# Maca and goji berries



## Dodge (Jan 11, 2009)

Both goji berries and maca, several internet sites claim, raise testosterone and energy levels way above your average level. One site even claimed maca has 'steroidal properties'. These claims are very similar to ZMA.
Now, ive tried both. Dried goji berries from tescos were infact very good, i felt more alert, energised, confident(im shy as fuck) and ready to go. Asda brand (these are UK based shops/supermarkets) didnt have any effect and tasted worse. Holland &Barret's brand (Neal's Yard, mabe an international brand) must have a pesticide i cant handle because small amounts gave me stomach ache and lots made me throw up, and i usualy have a good stomache...so i cant comment on those.
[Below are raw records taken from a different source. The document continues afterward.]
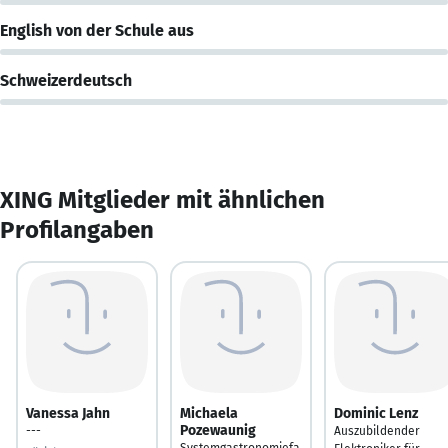
English von der Schule aus
Schweizerdeutsch
XING Mitglieder mit ähnlichen
Profilangaben
Vanessa Jahn
Michaela
Dominic Lenz
Pozewaunig
---
Auszubildender
Systemgastronomiefa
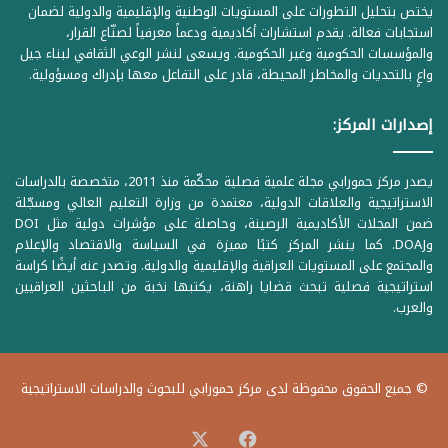
يختص بتحليل التطورات على المستويات الوطنية والإقليمية والدولية لضمان
استجابات فعالة. يقدم استشارات أكاديمية ودعماً معرفياً لصنّاع القرار،
والمؤسسات الحكومية وغير الحكومية. ويسعى لنشر الوعي الثقافي لبناء جيل
واعٍ بالتحديات والمخاطر المحيطة، قادر على التفاعل معها بإدراك ومسؤولية.
إصدارات المركز:
يصدر مركز حمورابي مجلة علمية فصلية محكّمة منذ 2011، متخصصة بالدراسات
الاستراتيجية والعلاقات الدولية، معتمدة من وزارة التعليم العالي ومسجّلة
ضمن المجلات الأكاديمية الرصينة، وحاصلة على مؤشرات دولية مثل DOI
وDOAJ. كما ينشر المركز كتبًا مميزة في السياسة والاقتصاد والإعلام
والمجتمع على المستويات العراقية والإقليمية والدولية. وتصدر عنه أيضًا كراسة
استراتيجية فصلية تبحث قضايا راهنة، يكتبها نخبة من الباحثين العراقيين
والعرب.
© جميع الحقوق محفوظة لدى مركز حمورابي للبحوث والدراسات الاستراتيجية
‫X
فيسبوك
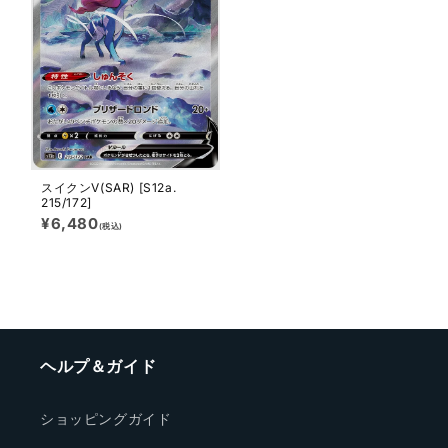
スイクンV(SAR) [S12a.
215/172]
通
¥6,480
(税込)
常
価
格
ヘルプ＆ガイド
ショッピングガイド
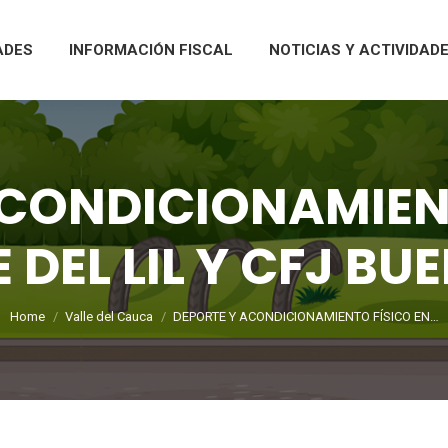
ADES
INFORMACIÓN FISCAL
NOTICIAS Y ACTIVIDAD
ACONDICIONAMIENT
 DEL LIL Y CFJ B
You are here:
Home
Valle del Cauca
DEPORTE Y ACONDICIONAMIENTO FÍSICO EN…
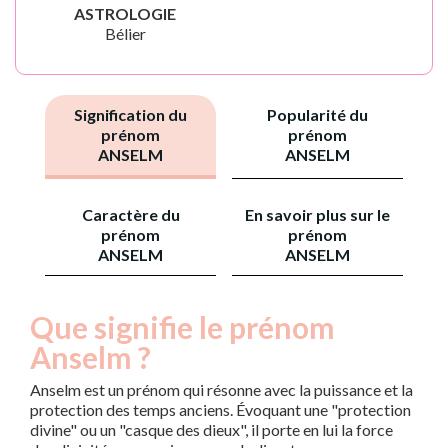
ASTROLOGIE
Bélier
Signification du
Popularité du
prénom
prénom
ANSELM
ANSELM
Caractère du
En savoir plus sur le
prénom
prénom
ANSELM
ANSELM
Que signifie le prénom
Anselm ?
Anselm est un prénom qui résonne avec la puissance et la
protection des temps anciens. Évoquant une "protection
divine" ou un "casque des dieux", il porte en lui la force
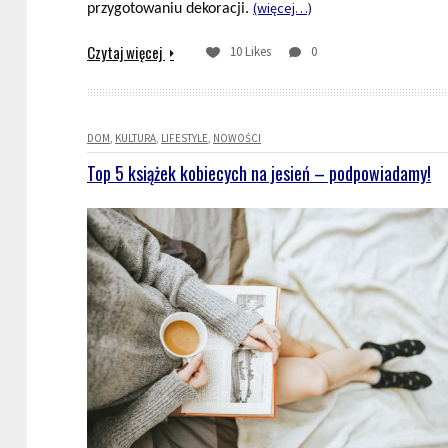
(więcej…)
przygotowaniu dekoracji.
Czytaj więcej
10 Likes
0
DOM
KULTURA
LIFESTYLE
NOWOŚCI
Top 5 książek kobiecych na jesień – podpowiadamy!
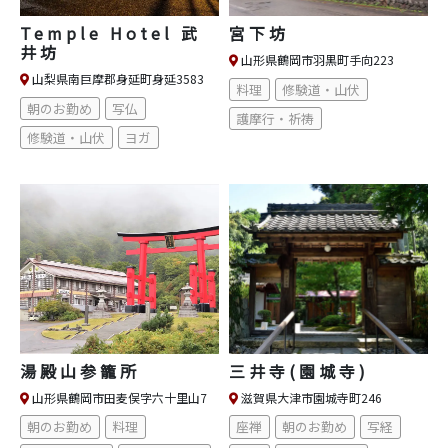
Temple Hotel 武
宮下坊
井坊
山形県鶴岡市羽黒町手向223
山梨県南巨摩郡身延町身延3583
料理
修験道・山伏
朝のお勤め
写仏
護摩行・祈祷
修験道・山伏
ヨガ
湯殿山参籠所
三井寺(園城寺)
山形県鶴岡市田麦俣字六十里山7
滋賀県大津市園城寺町246
朝のお勤め
料理
座禅
朝のお勤め
写経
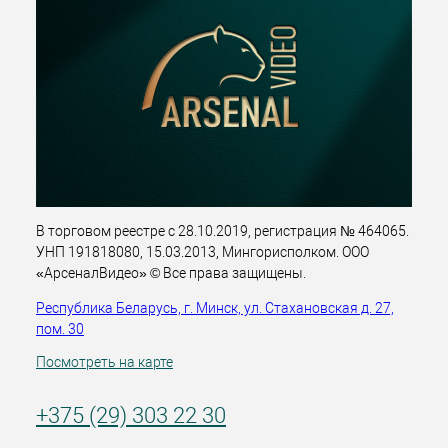
В торговом реестре с 28.10.2019, регистрация № 464065.
УНП 191818080, 15.03.2013, Мингорисполком. ООО
«АрсеналВидео» © Все права защищены.
Республика Беларусь, г. Минск, ул. Стахановская д. 27,
пом. 30
Посмотреть на карте
+375 (29) 303 22 30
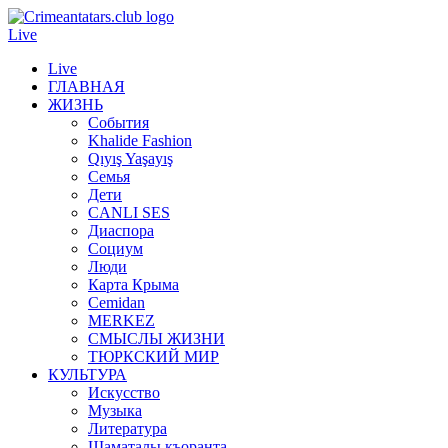
Live
Live
ГЛАВНАЯ
ЖИЗНЬ
События
Khalide Fashion
Qıyış Yaşayış
Семья
Дети
CANLI SES
Диаспора
Социум
Люди
Карта Крыма
Cemidan
МERKEZ
СМЫСЛЫ ЖИЗНИ
ТЮРКСКИЙ МИР
КУЛЬТУРА
Искусство
Музыка
Литература
Шаматалы къоранта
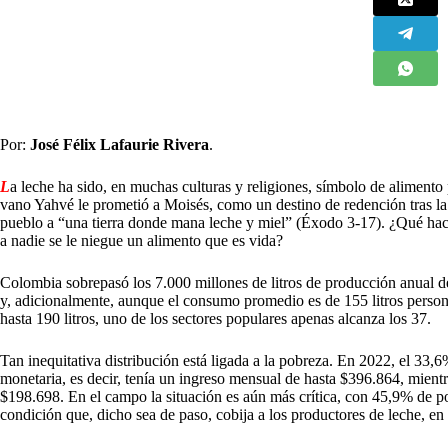
Por:
José Félix Lafaurie Rivera
.
L
a leche ha sido, en muchas culturas y religiones, símbolo de alimento
vano Yahvé le prometió a Moisés, como un destino de redención tras la 
pueblo a “una tierra donde mana leche y miel” (Éxodo 3-17). ¿Qué hace
a nadie se le niegue un alimento que es vida?
Colombia sobrepasó los 7.000 millones de litros de producción anual de
y, adicionalmente, aunque el consumo promedio es de 155 litros person
hasta 190 litros, uno de los sectores populares apenas alcanza los 37.
Tan inequitativa distribución está ligada a la pobreza. En 2022, el 33,
monetaria, es decir, tenía un ingreso mensual de hasta $396.864, mient
$198.698. En el campo la situación es aún más crítica, con 45,9% de po
condición que, dicho sea de paso, cobija a los productores de leche,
Maca was good for not feeling tired, but thats about it that i noticed. I got liquid extract online and was expensive for the size considering i didnt notice a huge effect.
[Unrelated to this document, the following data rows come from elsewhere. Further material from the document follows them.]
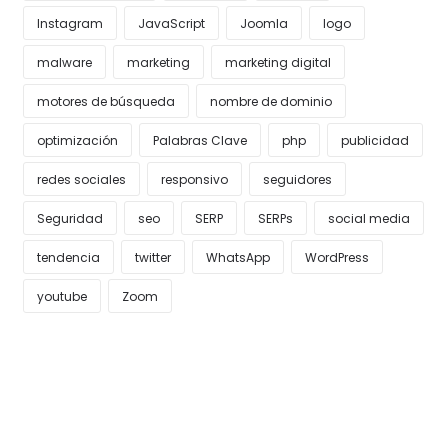
Instagram
JavaScript
Joomla
logo
malware
marketing
marketing digital
motores de búsqueda
nombre de dominio
optimización
Palabras Clave
php
publicidad
redes sociales
responsivo
seguidores
Seguridad
seo
SERP
SERPs
social media
tendencia
twitter
WhatsApp
WordPress
youtube
Zoom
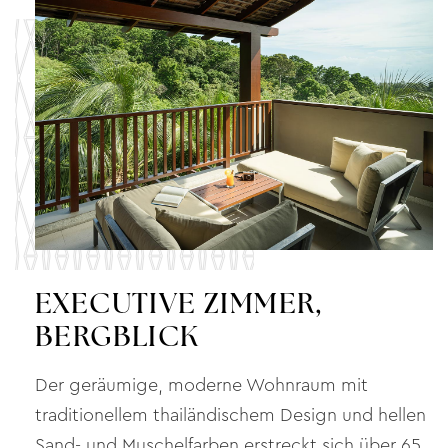
EXECUTIVE ZIMMER,
BERGBLICK
Der geräumige, moderne Wohnraum mit
traditionellem thailändischem Design und hellen
Sand- und Muschelfarben erstreckt sich über 65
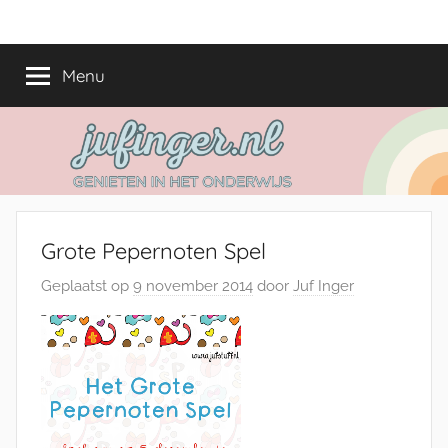
Ga
jufinger.nl
Genieten
naar
in
de
Menu
het
inhoud
onderwijs
Grote Pepernoten Spel
Geplaatst op
9 november 2014
door
Juf Inger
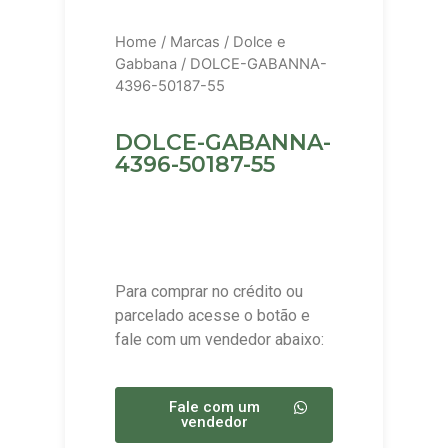
Home
/
Marcas
/
Dolce e
Gabbana
/ DOLCE-GABANNA-
4396-50187-55
DOLCE-GABANNA-
4396-50187-55
Para comprar no crédito ou
parcelado acesse o botão e
fale com um vendedor abaixo:
Fale com um
vendedor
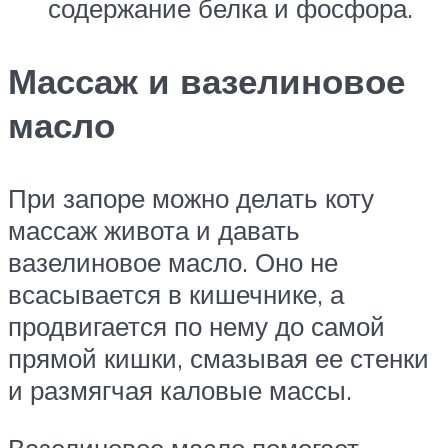
содержание белка и фосфора.
Массаж и вазелиновое
масло
При запоре можно делать коту
массаж живота и давать
вазелиновое масло. Оно не
всасывается в кишечнике, а
продвигается по нему до самой
прямой кишки, смазывая ее стенки
и размягчая каловые массы.
Вазелиновое масло помогает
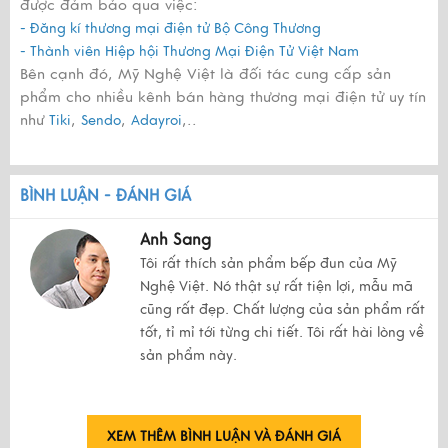
được đảm bảo qua việc:
- Đăng kí thương mại điện tử Bộ Công Thương
- Thành viên Hiệp hội Thương Mại Điện Tử Việt Nam
Bên cạnh đó, Mỹ Nghệ Việt là đối tác cung cấp sản
phẩm cho nhiều kênh bán hàng thương mại điện tử uy tín
như
,
,
,..
Tiki
Sendo
Adayroi
BÌNH LUẬN - ĐÁNH GIÁ
Anh Sang
Tôi rất thích sản phẩm bếp đun của Mỹ
Nghệ Việt. Nó thật sự rất tiện lợi, mẫu mã
cũng rất đẹp. Chất lượng của sản phẩm rất
tốt, tỉ mỉ tới từng chi tiết. Tôi rất hài lòng về
sản phẩm này.
XEM THÊM BÌNH LUẬN VÀ ĐÁNH GIÁ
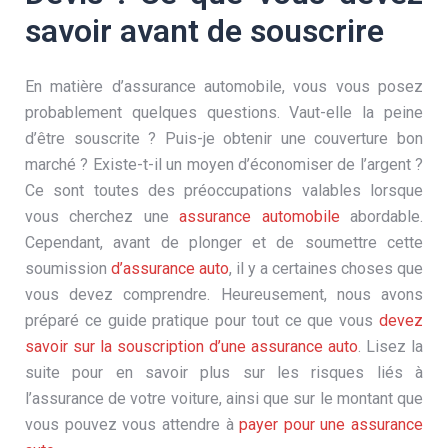
savoir avant de souscrire
En matière d’assurance automobile, vous vous posez
probablement quelques questions. Vaut-elle la peine
d’être souscrite ? Puis-je obtenir une couverture bon
marché ? Existe-t-il un moyen d’économiser de l’argent ?
Ce sont toutes des préoccupations valables lorsque
vous cherchez une
assurance automobile
abordable.
Cependant, avant de plonger et de soumettre cette
soumission
d’assurance auto
, il y a certaines choses que
vous devez comprendre. Heureusement, nous avons
préparé ce guide pratique pour tout ce que vous
devez
savoir sur la souscription d’une assurance auto
. Lisez la
suite pour en savoir plus sur les risques liés à
l’assurance de votre voiture, ainsi que sur le montant que
vous pouvez vous attendre à
payer pour une assurance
Anyone else tried these as additions to or as alternatives to suppliments?


----------



## ArnoldsProtege (Jan 11, 2009)

dont know about its effect on testosterone, but ive heard goji berries are the shit when it comes to antioxidants.


----------



## Dodge (Feb 27, 2009)

so theres not that much more info on that subject to be had? lol

yeah they wipe the floor with the common fruits with antioxidants


----------



## Merkaba (Feb 27, 2009)

supposedly.  Dried out renders different nutritional values opposed to a fresh fruit though.


----------



## Dodge (Feb 27, 2009)

and extract? that means that its artificialy recreated in a lab, right? but they word it so tht you dont realise that, or so i heard anyway.

too bad you cant get the real fresh fruit, and the juice is like 25 actual juice and the rest is sugar, flavour, colour, shit, extra water and whatever


----------



## Yanick (Feb 28, 2009)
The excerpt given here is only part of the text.